■ Your instructions ■
Any image in the records is to be dropped, and everything else duplicated precisely.
◆ ◆ ◆ ◆ ◆
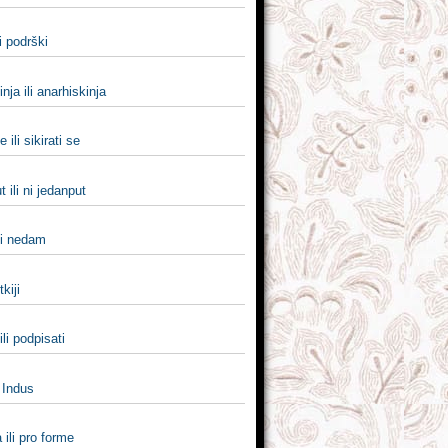
li podrški
nja ili anarhiskinja
e ili sikirati se
t ili ni jedanput
li nedam
tkiji
ili podpisati
i Indus
 ili pro forme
◆ ◆ ◆ ◆ ◆
■ Expected answer ■
li podrški
nja ili anarhiskinja
e ili sikirati se
t ili ni jedanput
li nedam
tkiji
ili podpisati
i Indus
 ili pro forme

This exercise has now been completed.